In deze zaak heeft de vrouw, eiseres, verzocht om vervangende toestemming van de man, gedaagde, voor een reis met hun minderjarige dochter naar Brazilië. De vrouw heeft aangevoerd dat zij met haar dochter op familiebezoek wil gaan en dat de dochter haar grootouders al vier jaar niet heeft gezien. Daarnaast wil de vrouw ook medische redenen aanvoeren voor de reis. De man heeft echter geweigerd toestemming te geven, wat heeft geleid tot deze kort geding procedure.
De voorzieningenrechter heeft vastgesteld dat de zaak internationale aspecten heeft, gezien de Braziliaanse nationaliteit van de vrouw. De rechtsmacht is gebaseerd op de Brussel II-ter Verordening, en het toepasselijke recht is Nederlands recht. De voorzieningenrechter heeft ook gekeken naar artikel 1:253a van het Burgerlijk Wetboek, dat betrekking heeft op geschillen over gezamenlijk gezag.

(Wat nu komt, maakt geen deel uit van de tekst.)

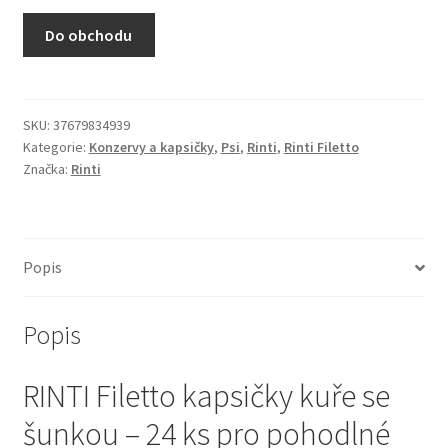
N&D Farmina pro kočky — Italské holistic krmivo
Do obchodu
Odpočívadla pro kočky
Pamlsky pro kočky
SKU:
37679834939
Kategorie:
Konzervy a kapsičky
,
Psi
,
Rinti
,
Rinti Filetto
Značka:
Rinti
Purizon pro kočky
Royal Canin pro kočky
Popis
Škrabadla pro kočky
Popis
Veterinární dieta pro kočky
RINTI Filetto kapsičky kuře se
Vše pro psy — Krmivo, doplňky, vybavení
šunkou – 24 ks pro pohodlné
Boudy a výběhy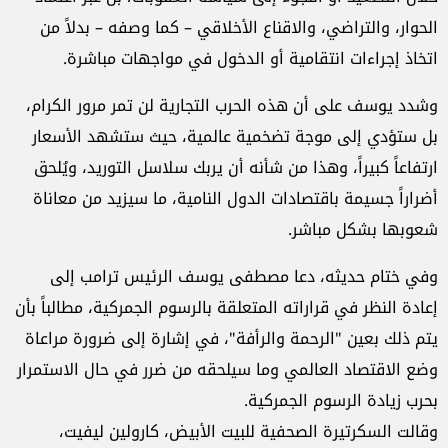
الحوار، والتراضي، والاقناع الأخلاقي – كما وصفه – بدلاً من
اتخاذ إجراءات انتقامية أو الدخول في مواجهات مباشرة.
وشدد يوسف على أن هذه الحرب التجارية لن تمر مرور الكرام،
بل ستؤدي إلى موجة تضخمية عالمية، حيث ستشهد الأسعار
ارتفاعاً كبيراً، وهذا من شأنه أن يربك سلاسل التوريد، ويُلحق
أضراراً جسيمة باقتصادات الدول النامية، ما سيزيد من معاناة
شعوبها بشكل مباشر.
وفي ختام حديثه، دعا مصطفى يوسف الرئيس ترامب إلى
إعادة النظر في قراراته المتعلقة بالرسوم الجمركية، مطالباً بأن
يتم ذلك بعين "الرحمة والرأفة"، في إشارة إلى ضرورة مراعاة
وضع الاقتصاد العالمي وما سيلحقه من ضرر في حال الاستمرار
بحرب زيادة الرسوم الجمركية.
وقالت السكرتيرة الصحفية للبيت الأبيض، كارولين ليفيت،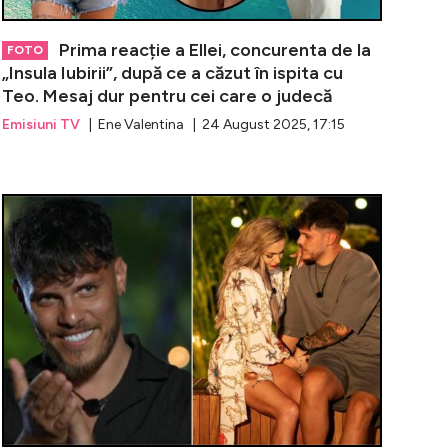
Prima reacție a Ellei, concurenta de la
FOTO
„Insula Iubirii”, după ce a căzut în ispita cu
Teo. Mesaj dur pentru cei care o judecă
Emisiuni TV
| Ene Valentina | 24 August 2025, 17:15
cu iz financiar pe Insula Iubirii! Bianca, acuzată că e ma
Teo, prins în 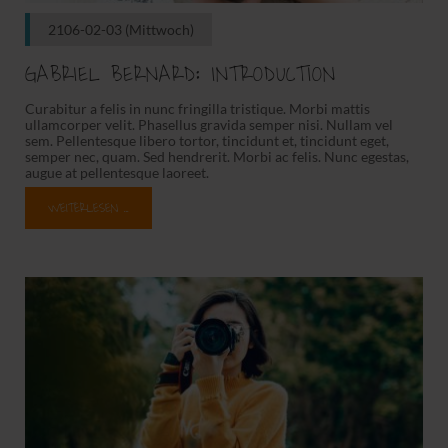
2106-02-03
(Mittwoch)
GABRIEL BERNARD: INTRODUCTION
Curabitur a felis in nunc fringilla tristique. Morbi mattis
ullamcorper velit. Phasellus gravida semper nisi. Nullam vel
sem. Pellentesque libero tortor, tincidunt et, tincidunt eget,
semper nec, quam. Sed hendrerit. Morbi ac felis. Nunc egestas,
augue at pellentesque laoreet.
WEITERLESEN …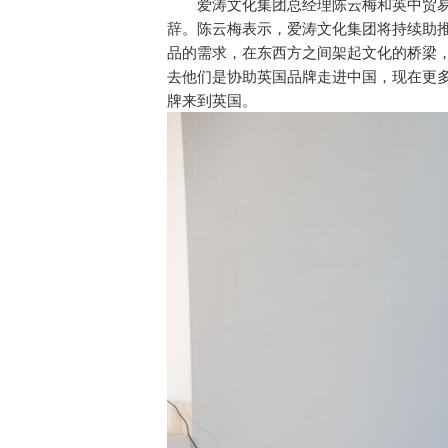
爱涛文化集团总经理陈云梅和英中贸
辞。陈云梅表示，爱涛文化集团将持续助
品的需求，在东西方之间架起文化的桥梁，推
去他们是协助英国品牌走进中国，现在更
牌来到英国。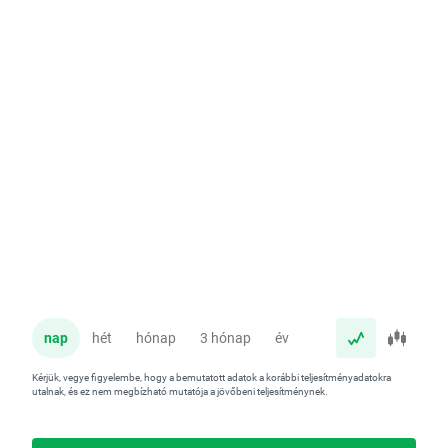
nap
hét
hónap
3 hónap
év
Kérjük, vegye figyelembe, hogy a bemutatott adatok a korábbi teljesítményadatokra
utalnak, és ez nem megbízható mutatója a jövőbeni teljesítménynek.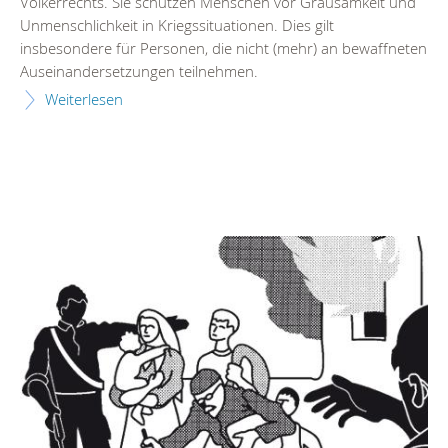
Völkerrechts. Sie schützen Menschen vor Grausamkeit und
Unmenschlichkeit in Kriegssituationen. Dies gilt
insbesondere für Personen, die nicht (mehr) an bewaffneten
Auseinandersetzungen teilnehmen.
Weiterlesen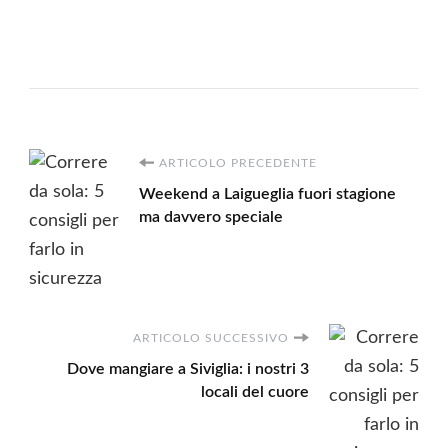
Navigazione
ARTICOLO PRECEDENTE
Weekend a Laigueglia fuori stagione
articoli
ma davvero speciale
ARTICOLO SUCCESSIVO
Dove mangiare a Siviglia: i nostri 3
locali del cuore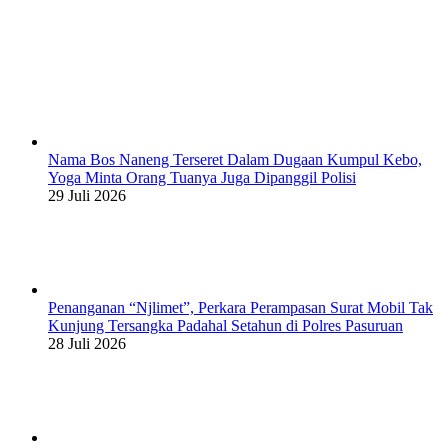
Nama Bos Naneng Terseret Dalam Dugaan Kumpul Kebo,
Yoga Minta Orang Tuanya Juga Dipanggil Polisi
29 Juli 2026
Penanganan “Njlimet”, Perkara Perampasan Surat Mobil Tak
Kunjung Tersangka Padahal Setahun di Polres Pasuruan
28 Juli 2026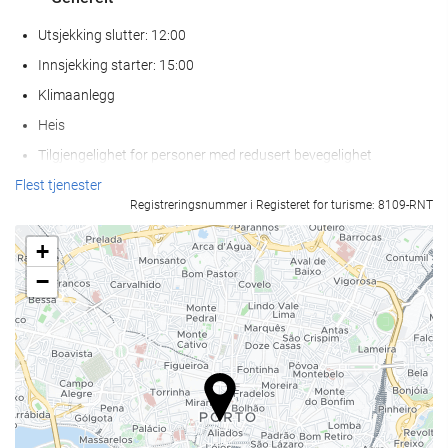
Utsjekking slutter: 12:00
Innsjekking starter: 15:00
Klimaanlegg
Heis
Tilgjengelighet for personer med redusert bevegelighet
Rom for ikke-røykere
Flest tjenester
Registreringsnummer i Registeret for turisme: 8109-RNT
Røykfritt på hele overnattingsstedet
Lydisolerte rom
+
Kjæledyr ikke tillatt
−
Mat og Drikke
Restaurant
À la carte-restaurant
Bar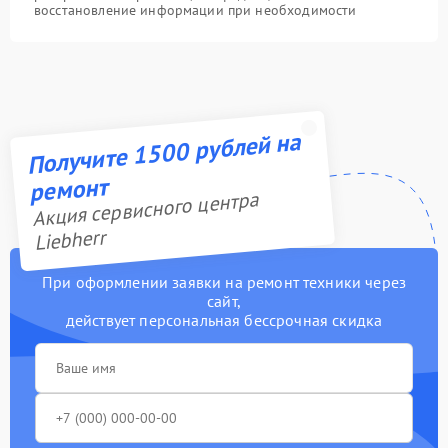
восстановление информации при необходимости
Получите 1500 рублей на
ремонт
Акция сервисного центра
Liebherr
При оформлении заявки на ремонт техники через
сайт,
действует персональная бессрочная скидка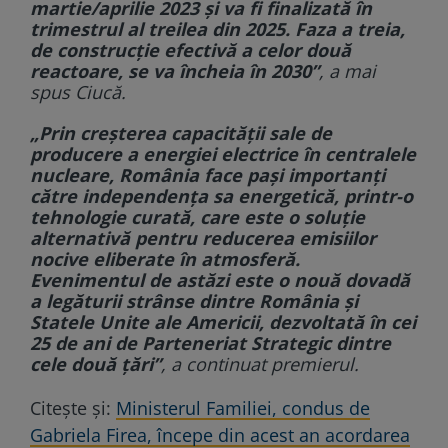
martie/aprilie 2023 și va fi finalizată în
trimestrul al treilea din 2025. Faza a treia,
de construcție efectivă a celor două
reactoare, se va încheia în 2030”
, a mai
spus Ciucă.
„Prin creșterea capacității sale de
producere a energiei electrice în centralele
nucleare, România face pași importanți
către independența sa energetică, printr-o
tehnologie curată, care este o soluție
alternativă pentru reducerea emisiilor
nocive eliberate în atmosferă.
Evenimentul de astăzi este o nouă dovadă
a legăturii strânse dintre România și
Statele Unite ale Americii, dezvoltată în cei
25 de ani de Parteneriat Strategic dintre
cele două țări”
, a continuat premierul.
Citește și:
Ministerul Familiei, condus de
Gabriela Firea, începe din acest an acordarea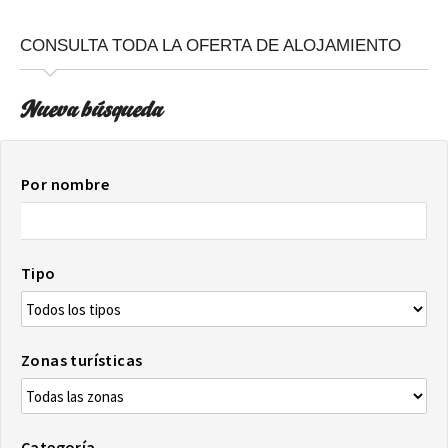
CONSULTA TODA LA OFERTA DE ALOJAMIENTO
Nueva búsqueda
Por nombre
Tipo
Zonas turísticas
Categoría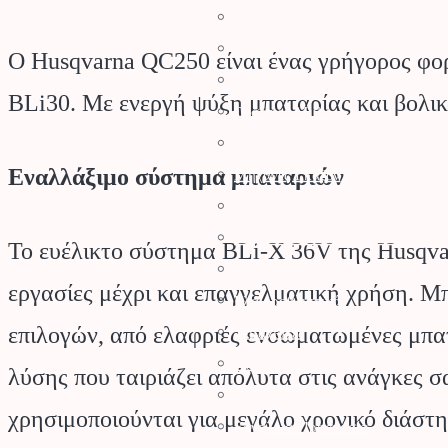
Αλυσοπρίονα
Χορτοκοπτικά
Ο Husqvarna QC250 είναι ένας γρήγορος φορ
Σύστημα Kombi
BLi30. Με ενεργή ψύξη μπαταρίας και βολικό
Σύστημα Multi
Φυσητήρες
Εναλλάξιμο σύστημα μπαταριών
Μηχανές Γκαζόν
Ψαλίδια Μπορντούρας
Μηχανήματα Καθαρισμού
Το ευέλικτο σύστημα BLi-X 36V της Husqvarn
Σκαπτικά
εργασίες μέχρι και επαγγελματική χρήση. Μ
Ελαιοραβδιστικά
επιλογών, από ελαφριές ενσωματωμένες μπατ
Τεμαχιστές
Αντλίες Νερού
λύσης που ταιριάζει απόλυτα στις ανάγκες 
Αρμοκόφτες Γεωτρύπανα
χρησιμοποιούνται για μεγάλο χρονικό διάστ
Εργαλεία-Προστασία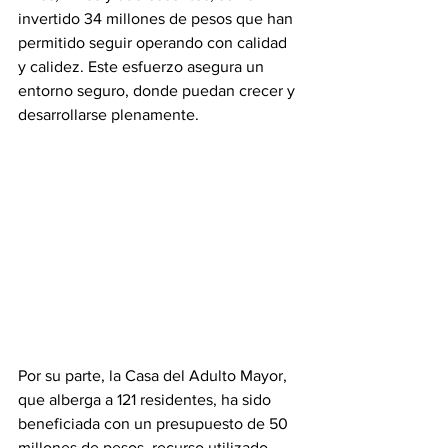
invertido 34 millones de pesos que han 
permitido seguir operando con calidad 
y calidez. Este esfuerzo asegura un 
entorno seguro, donde puedan crecer y 
desarrollarse plenamente.
Por su parte, la Casa del Adulto Mayor, 
que alberga a 121 residentes, ha sido 
beneficiada con un presupuesto de 50 
millones de pesos, recurso utilizado 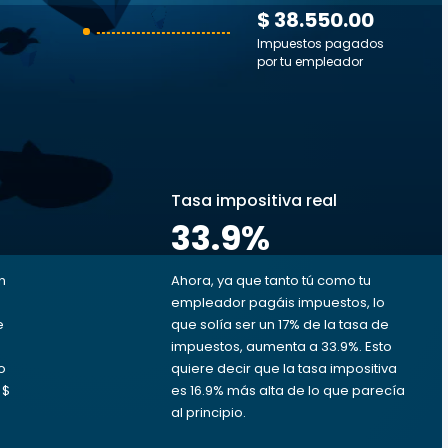
$ 38.550.00
Impuestos pagados
por tu empleador
s
Tasa impositiva real
33.9
%
n
Ahora, ya que tanto tú como tu
empleador pagáis impuestos, lo
e
que solía ser un 17% de la tasa de
impuestos, aumenta a 33.9%. Esto
o
quiere decir que la tasa impositiva
 $
es 16.9% más alta de lo que parecía
al principio.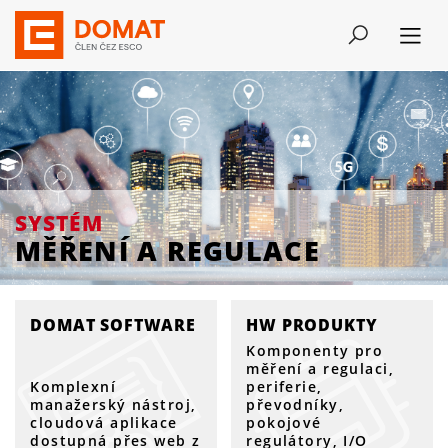
SYSTÉM
MĚŘENÍ A REGULACE
SYSTÉM
MĚŘENÍ A REGULACE
DOMAT SOFTWARE
HW PRODUKTY
Komponenty pro
měření a regulaci,
Komplexní
periferie,
manažerský nástroj,
převodníky,
cloudová aplikace
pokojové
dostupná přes web z
regulátory, I/O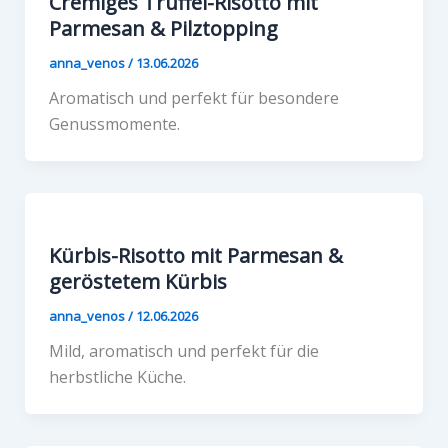
Cremiges Trüffel-Risotto mit
Parmesan & Pilztopping
anna_venos
/
13.06.2026
Аromatisch und perfekt für besondere
Genussmomente.
Kürbis-Risotto mit Parmesan &
geröstetem Kürbis
anna_venos
/
12.06.2026
Мild, aromatisch und perfekt für die
herbstliche Küche.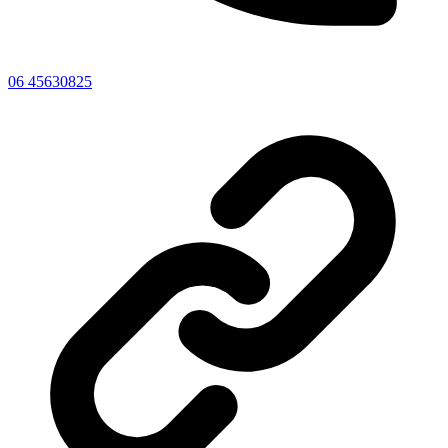
06 45630825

De voorzieningenrechter heeft geoordeeld dat het in het belang van de minderjarige is om de focus te leggen op contactherstel tussen de dochter en de man, in plaats van op lange reizen. De vrouw heeft in het verleden haar medewerking aan hulpverlening beëindigd, wat heeft geleid tot een moeizame zorgregeling. De voorzieningenrechter heeft geconcludeerd dat de voorgenomen reis niet in het belang van de minderjarige is en heeft de vordering van de vrouw afgewezen. De proceskosten zijn gecompenseerd, waarbij iedere partij de eigen kosten draagt.